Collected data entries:
####

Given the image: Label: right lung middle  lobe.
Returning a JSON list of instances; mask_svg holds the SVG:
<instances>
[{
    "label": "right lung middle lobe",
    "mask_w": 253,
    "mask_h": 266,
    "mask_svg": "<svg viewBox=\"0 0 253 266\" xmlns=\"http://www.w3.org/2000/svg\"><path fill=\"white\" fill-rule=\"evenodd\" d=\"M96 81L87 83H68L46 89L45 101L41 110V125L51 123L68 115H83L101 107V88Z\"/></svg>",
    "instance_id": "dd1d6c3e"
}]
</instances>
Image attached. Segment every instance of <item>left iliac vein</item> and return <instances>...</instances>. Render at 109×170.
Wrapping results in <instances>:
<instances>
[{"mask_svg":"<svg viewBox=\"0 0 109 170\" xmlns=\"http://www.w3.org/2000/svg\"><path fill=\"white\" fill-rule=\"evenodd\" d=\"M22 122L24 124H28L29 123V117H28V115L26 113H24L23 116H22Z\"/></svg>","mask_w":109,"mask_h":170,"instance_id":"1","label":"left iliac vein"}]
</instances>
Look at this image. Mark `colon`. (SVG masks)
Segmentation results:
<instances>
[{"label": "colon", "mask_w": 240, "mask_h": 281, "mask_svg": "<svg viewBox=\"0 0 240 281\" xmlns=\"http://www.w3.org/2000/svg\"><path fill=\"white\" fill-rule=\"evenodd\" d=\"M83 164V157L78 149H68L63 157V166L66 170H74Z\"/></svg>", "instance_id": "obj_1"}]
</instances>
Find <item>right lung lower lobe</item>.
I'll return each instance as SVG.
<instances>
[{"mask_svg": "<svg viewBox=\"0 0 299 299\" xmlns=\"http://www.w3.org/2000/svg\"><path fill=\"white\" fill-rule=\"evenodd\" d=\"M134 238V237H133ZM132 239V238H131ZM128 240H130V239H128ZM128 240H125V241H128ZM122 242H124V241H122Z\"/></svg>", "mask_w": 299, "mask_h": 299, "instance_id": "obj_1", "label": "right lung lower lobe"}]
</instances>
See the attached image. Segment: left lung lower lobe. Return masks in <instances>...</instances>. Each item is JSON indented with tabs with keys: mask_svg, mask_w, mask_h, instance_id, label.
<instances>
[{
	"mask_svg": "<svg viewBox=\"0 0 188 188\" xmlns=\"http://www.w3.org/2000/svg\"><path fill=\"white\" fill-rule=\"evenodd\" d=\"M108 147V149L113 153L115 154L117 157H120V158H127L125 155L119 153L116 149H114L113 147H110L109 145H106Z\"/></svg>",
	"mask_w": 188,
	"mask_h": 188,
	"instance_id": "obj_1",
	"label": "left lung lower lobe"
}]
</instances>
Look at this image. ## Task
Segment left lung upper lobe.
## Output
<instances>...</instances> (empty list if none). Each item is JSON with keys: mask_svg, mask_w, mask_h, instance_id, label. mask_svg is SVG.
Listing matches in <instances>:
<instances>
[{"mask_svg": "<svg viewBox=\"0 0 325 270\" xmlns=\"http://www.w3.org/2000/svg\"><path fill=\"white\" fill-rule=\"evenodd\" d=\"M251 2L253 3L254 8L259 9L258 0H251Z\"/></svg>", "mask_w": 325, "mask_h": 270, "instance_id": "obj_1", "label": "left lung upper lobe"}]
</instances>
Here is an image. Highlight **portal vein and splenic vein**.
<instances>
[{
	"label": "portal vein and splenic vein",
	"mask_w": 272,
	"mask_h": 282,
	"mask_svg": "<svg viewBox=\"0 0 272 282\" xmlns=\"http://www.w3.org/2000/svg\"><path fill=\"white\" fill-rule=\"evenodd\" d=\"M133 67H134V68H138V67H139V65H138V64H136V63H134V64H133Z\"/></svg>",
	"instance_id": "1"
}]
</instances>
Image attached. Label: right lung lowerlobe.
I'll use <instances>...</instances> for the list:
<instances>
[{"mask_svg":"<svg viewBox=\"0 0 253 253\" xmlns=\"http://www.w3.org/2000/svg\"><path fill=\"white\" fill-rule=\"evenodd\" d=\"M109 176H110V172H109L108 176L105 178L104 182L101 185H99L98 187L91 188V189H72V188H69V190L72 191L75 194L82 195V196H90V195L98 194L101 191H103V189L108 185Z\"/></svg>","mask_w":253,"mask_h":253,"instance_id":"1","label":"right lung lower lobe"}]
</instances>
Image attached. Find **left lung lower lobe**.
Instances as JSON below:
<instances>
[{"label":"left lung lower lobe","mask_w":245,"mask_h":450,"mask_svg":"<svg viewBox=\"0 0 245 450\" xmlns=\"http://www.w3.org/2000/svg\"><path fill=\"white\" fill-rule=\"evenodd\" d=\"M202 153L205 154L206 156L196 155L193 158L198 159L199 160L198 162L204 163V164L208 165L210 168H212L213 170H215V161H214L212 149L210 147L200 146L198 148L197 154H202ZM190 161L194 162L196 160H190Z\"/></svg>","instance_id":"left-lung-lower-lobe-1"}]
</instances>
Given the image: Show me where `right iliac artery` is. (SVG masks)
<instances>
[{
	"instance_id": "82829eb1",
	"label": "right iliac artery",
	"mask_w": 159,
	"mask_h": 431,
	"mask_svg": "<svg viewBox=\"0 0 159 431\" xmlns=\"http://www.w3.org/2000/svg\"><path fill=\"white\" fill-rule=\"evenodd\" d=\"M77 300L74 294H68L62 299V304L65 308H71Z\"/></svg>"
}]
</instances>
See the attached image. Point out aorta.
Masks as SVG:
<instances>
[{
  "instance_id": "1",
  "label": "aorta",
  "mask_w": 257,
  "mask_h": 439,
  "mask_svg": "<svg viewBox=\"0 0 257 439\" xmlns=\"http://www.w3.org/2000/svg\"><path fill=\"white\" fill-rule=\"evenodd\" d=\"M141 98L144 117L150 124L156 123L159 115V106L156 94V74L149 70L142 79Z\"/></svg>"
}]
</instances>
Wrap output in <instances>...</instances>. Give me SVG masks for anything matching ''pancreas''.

####

** What you are asked to do **
Copy the records above. Keep every word as it is.

** Solution to the problem **
Given the image: Label: right lung middle  lobe.
Returning a JSON list of instances; mask_svg holds the SVG:
<instances>
[{
    "label": "right lung middle lobe",
    "mask_w": 253,
    "mask_h": 266,
    "mask_svg": "<svg viewBox=\"0 0 253 266\" xmlns=\"http://www.w3.org/2000/svg\"><path fill=\"white\" fill-rule=\"evenodd\" d=\"M96 81L87 83H68L46 89L45 101L41 110V125L51 123L68 115H83L101 107V88Z\"/></svg>",
    "instance_id": "dd1d6c3e"
}]
</instances>
Image attached. Segment every instance of <item>left iliac vein</item> and return <instances>...</instances>. Render at 109×170.
Wrapping results in <instances>:
<instances>
[{"mask_svg":"<svg viewBox=\"0 0 109 170\" xmlns=\"http://www.w3.org/2000/svg\"><path fill=\"white\" fill-rule=\"evenodd\" d=\"M22 122L24 124H28L29 123V117H28V115L26 113H24L23 116H22Z\"/></svg>","mask_w":109,"mask_h":170,"instance_id":"1","label":"left iliac vein"}]
</instances>
Look at this image. Mark `colon`. (SVG masks)
Segmentation results:
<instances>
[{"label": "colon", "mask_w": 240, "mask_h": 281, "mask_svg": "<svg viewBox=\"0 0 240 281\" xmlns=\"http://www.w3.org/2000/svg\"><path fill=\"white\" fill-rule=\"evenodd\" d=\"M83 164V157L78 149H68L63 157V166L66 170H74Z\"/></svg>", "instance_id": "obj_1"}]
</instances>
Find <item>right lung lower lobe</item>.
I'll return each instance as SVG.
<instances>
[{"mask_svg": "<svg viewBox=\"0 0 299 299\" xmlns=\"http://www.w3.org/2000/svg\"><path fill=\"white\" fill-rule=\"evenodd\" d=\"M134 238V237H133ZM132 239V238H131ZM128 240H130V239H128ZM128 240H125V241H128ZM122 242H124V241H122Z\"/></svg>", "mask_w": 299, "mask_h": 299, "instance_id": "obj_1", "label": "right lung lower lobe"}]
</instances>
See the attached image. Segment: left lung lower lobe. Return masks in <instances>...</instances>. Each item is JSON indented with tabs with keys: mask_svg, mask_w, mask_h, instance_id, label.
<instances>
[{
	"mask_svg": "<svg viewBox=\"0 0 188 188\" xmlns=\"http://www.w3.org/2000/svg\"><path fill=\"white\" fill-rule=\"evenodd\" d=\"M108 147V149L113 153L115 154L117 157H120V158H127L125 155L119 153L116 149H114L113 147H110L109 145H106Z\"/></svg>",
	"mask_w": 188,
	"mask_h": 188,
	"instance_id": "obj_1",
	"label": "left lung lower lobe"
}]
</instances>
Look at this image. ## Task
Segment left lung upper lobe.
## Output
<instances>...</instances> (empty list if none). Each item is JSON with keys: mask_svg, mask_w, mask_h, instance_id, label. mask_svg is SVG.
Listing matches in <instances>:
<instances>
[{"mask_svg": "<svg viewBox=\"0 0 325 270\" xmlns=\"http://www.w3.org/2000/svg\"><path fill=\"white\" fill-rule=\"evenodd\" d=\"M251 2L253 3L254 8L259 9L258 0H251Z\"/></svg>", "mask_w": 325, "mask_h": 270, "instance_id": "obj_1", "label": "left lung upper lobe"}]
</instances>
Here is an image. Highlight **portal vein and splenic vein**.
<instances>
[{
	"label": "portal vein and splenic vein",
	"mask_w": 272,
	"mask_h": 282,
	"mask_svg": "<svg viewBox=\"0 0 272 282\" xmlns=\"http://www.w3.org/2000/svg\"><path fill=\"white\" fill-rule=\"evenodd\" d=\"M133 67H134V68H138V67H139V65H138V64H136V63H134V64H133Z\"/></svg>",
	"instance_id": "1"
}]
</instances>
Image attached. Label: right lung lowerlobe.
I'll use <instances>...</instances> for the list:
<instances>
[{"mask_svg":"<svg viewBox=\"0 0 253 253\" xmlns=\"http://www.w3.org/2000/svg\"><path fill=\"white\" fill-rule=\"evenodd\" d=\"M109 176H110V172H109L108 176L105 178L104 182L101 185H99L98 187L91 188V189H72V188H69V190L72 191L75 194L82 195V196H90V195L98 194L101 191H103V189L108 185Z\"/></svg>","mask_w":253,"mask_h":253,"instance_id":"1","label":"right lung lower lobe"}]
</instances>
Image attached. Find **left lung lower lobe**.
Instances as JSON below:
<instances>
[{"label":"left lung lower lobe","mask_w":245,"mask_h":450,"mask_svg":"<svg viewBox=\"0 0 245 450\" xmlns=\"http://www.w3.org/2000/svg\"><path fill=\"white\" fill-rule=\"evenodd\" d=\"M202 153L205 154L206 156L196 155L193 158L198 159L199 160L198 162L204 163V164L208 165L210 168H212L213 170H215V161H214L212 149L210 147L200 146L198 148L197 154H202ZM190 161L194 162L196 160H190Z\"/></svg>","instance_id":"left-lung-lower-lobe-1"}]
</instances>
Given the image: Show me where `right iliac artery` is. (SVG masks)
<instances>
[{
	"instance_id": "82829eb1",
	"label": "right iliac artery",
	"mask_w": 159,
	"mask_h": 431,
	"mask_svg": "<svg viewBox=\"0 0 159 431\" xmlns=\"http://www.w3.org/2000/svg\"><path fill=\"white\" fill-rule=\"evenodd\" d=\"M77 300L74 294H68L62 299V304L65 308H71Z\"/></svg>"
}]
</instances>
See the attached image. Point out aorta.
Masks as SVG:
<instances>
[{
  "instance_id": "1",
  "label": "aorta",
  "mask_w": 257,
  "mask_h": 439,
  "mask_svg": "<svg viewBox=\"0 0 257 439\" xmlns=\"http://www.w3.org/2000/svg\"><path fill=\"white\" fill-rule=\"evenodd\" d=\"M141 98L144 117L150 124L156 123L159 115V106L156 94V74L149 70L142 79Z\"/></svg>"
}]
</instances>
Wrap output in <instances>...</instances>. Give me SVG masks for anything matching ''pancreas''.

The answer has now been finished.